I was molested at the age of 11 years up until I left to live with the other family members. I was raped several times. At the age of 16, a community member raped me. I was raped a second time at the age of 21. He was my computer teacher in school. At the age of 24 I was raped a third time, this time it was my boss. Due to my parents’ illnesses and injuries, it was up to me to support the family. I never knew what it is like to be a happy child.
In 1997, at the age of 26, I met what I thought was a wonderful man. We have three beautiful boys together -11, 9 and 5 years old. But when I found him in our bed with my sister I knew he had never truly loved me. My sister also has a child with him. We are separated now. It is hard taking care of three kids on my own but I want to give them the childhood I never had. I love them with all my heart and would give my life for them. I also look after the children of other family members since of my sisters died of AIDS in May 2008, leaving two children behind. My other brother is also very sick because of AIDS. He has 5 children. I’ve just found out that my other sister is also HIV positive, she has one child. Very soon, I will have 11 children to look after. They will come and live with me next year. I don’t know how I am going to manage, but I will.

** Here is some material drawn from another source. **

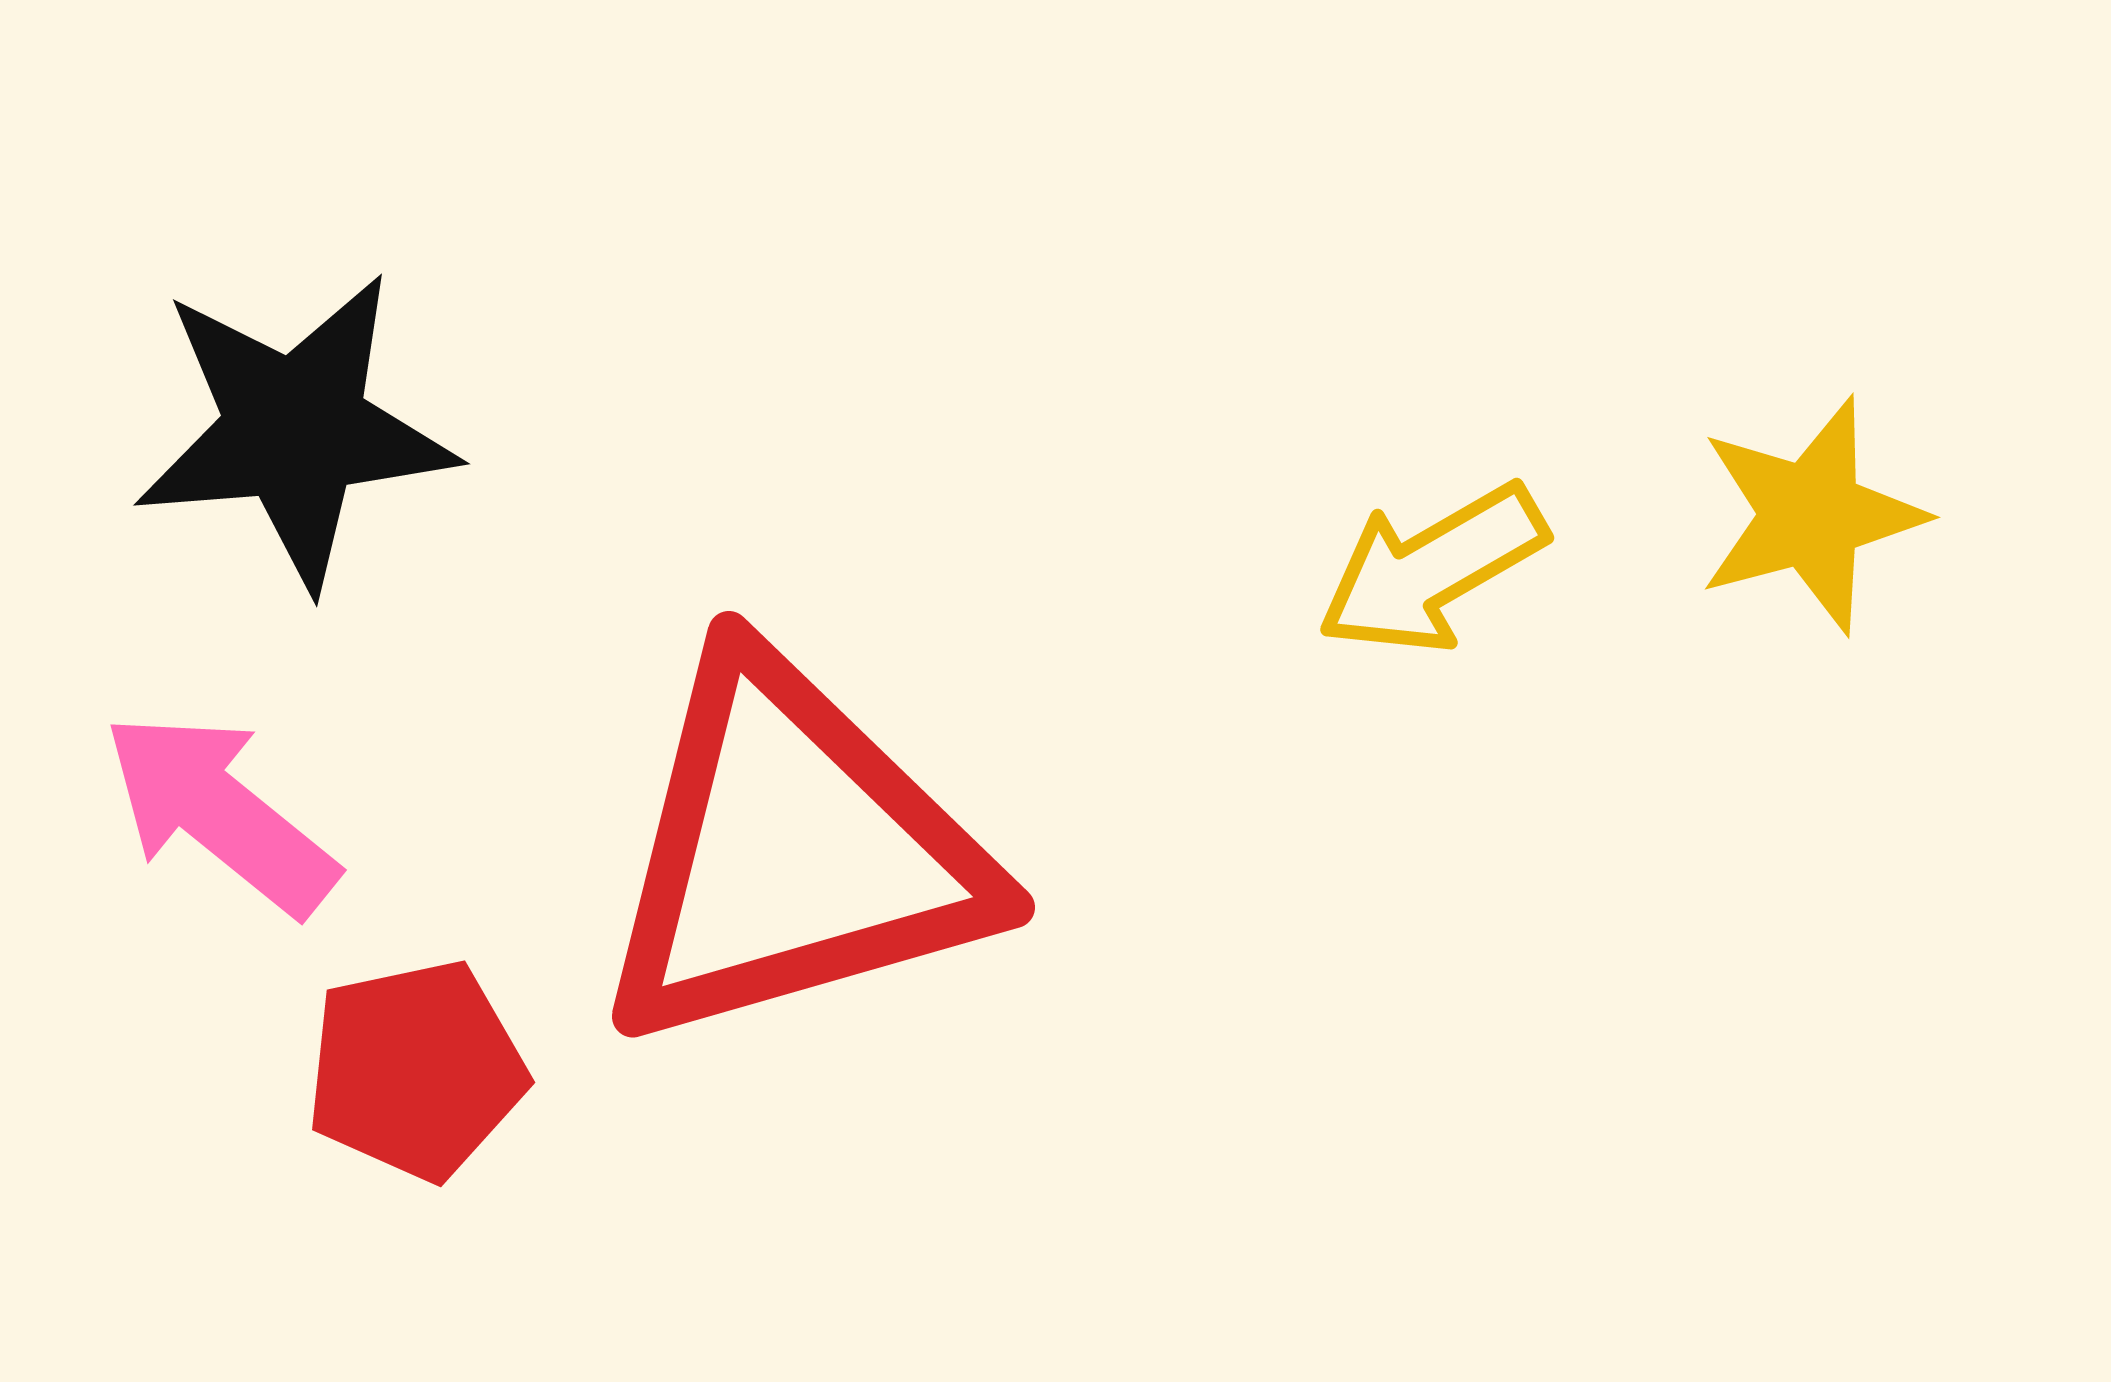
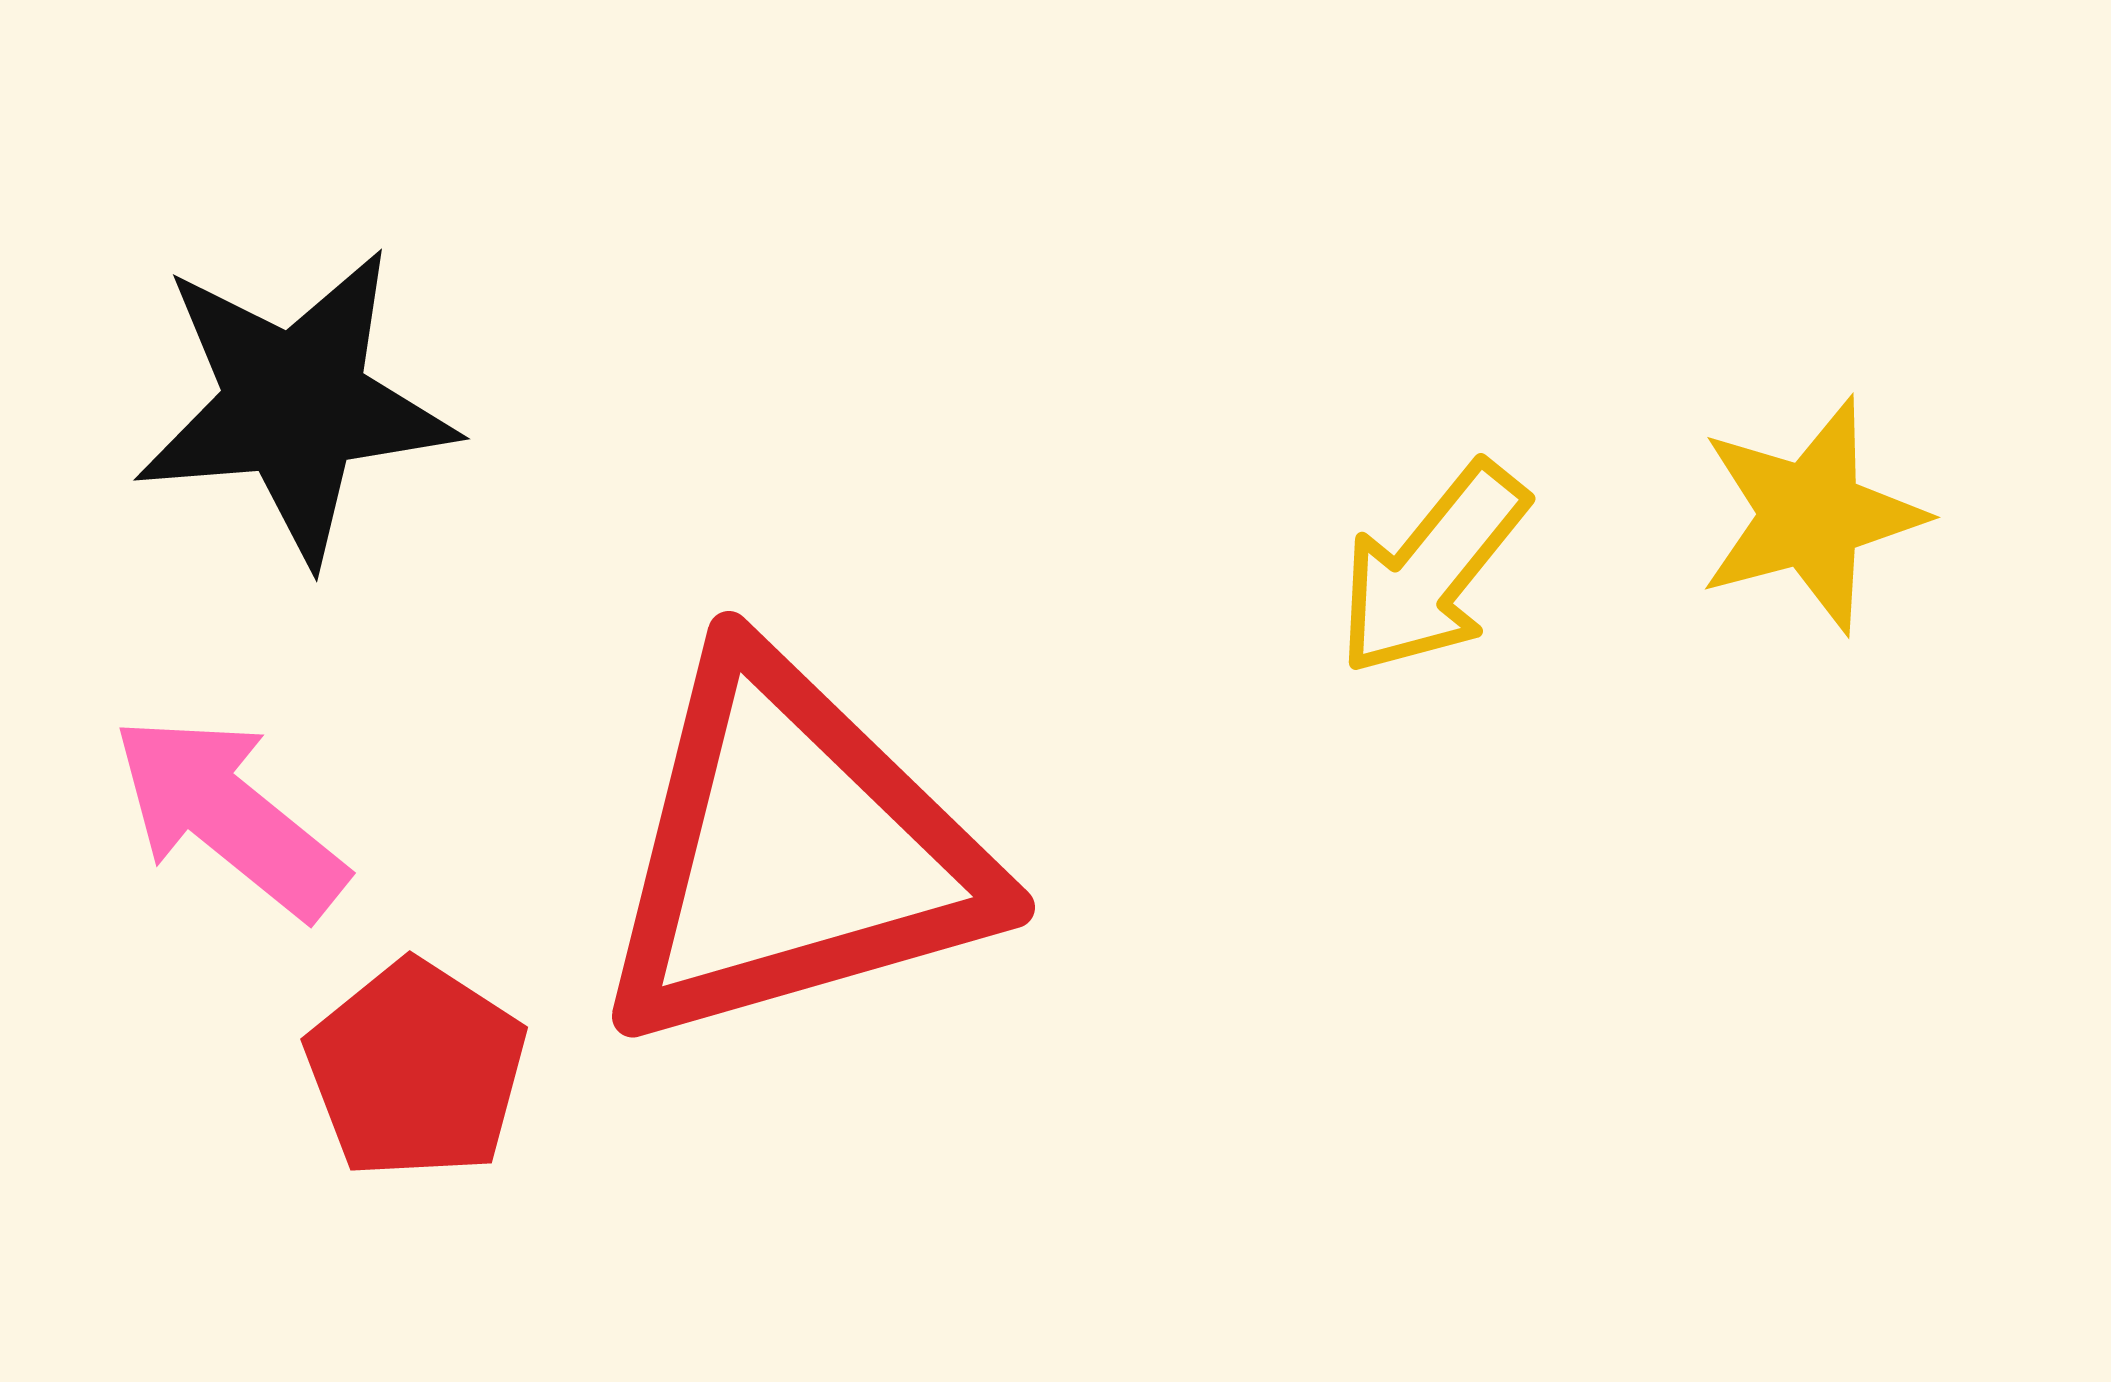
black star: moved 25 px up
yellow arrow: rotated 21 degrees counterclockwise
pink arrow: moved 9 px right, 3 px down
red pentagon: rotated 27 degrees counterclockwise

I have been with Bobbi Bear since 2000. I heard about their work in the community. I heard about the women being helped under the tree. They were being taught about HIV and AIDS, while also being empowered to seek help when they were in abusive relationships. I really wanted to meet the founder and get to know her. I knew how to sow and pottery so I could use these skills to teach the women under the tree, making them less dependent on a man.
But when I met her she just asked me if I was OK. I did not expect this and ended up crying. I realised that I never had somebody to listen to my problems, and I never had any form of counselling. She told me that I could talk to her whenever I needed to. I could not leave the tree before I gave her my details. She wanted to stay in contact with me and wanted to train me. She saw talents in me, which I did not even know I had. After a year I was trained to be a CSO (Child Safety Officer). Now I am a counsellor and I want to go back to school to become a psychologist.
What can I say about the founder of Bobbie Bear? She is my mother and Bobbie Bear is my family.